* **Exercise requirements**
Restate every line below word for word, but drop each picture.

* **Records**

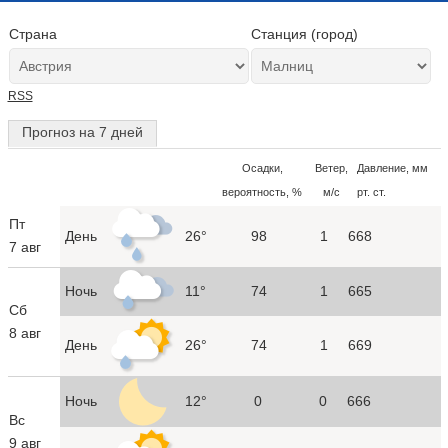
Страна
Станция (город)
RSS
Прогноз на 7 дней
Осадки,
Ветер,
Давление, мм
вероятность, %
м/с
рт. ст.
Пт
День
26°
98
1
668
7 авг
Ночь
11°
74
1
665
Сб
8 авг
День
26°
74
1
669
Ночь
12°
0
0
666
Вс
9 авг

* **Written solution**
Страна
Станция (город)
RSS
Прогноз на 7 дней
Осадки,
Ветер,
Давление, мм
вероятность, %
м/с
рт. ст.
Пт
День
26°
98
1
668
7 авг
Ночь
11°
74
1
665
Сб
8 авг
День
26°
74
1
669
Ночь
12°
0
0
666
Вс
9 авг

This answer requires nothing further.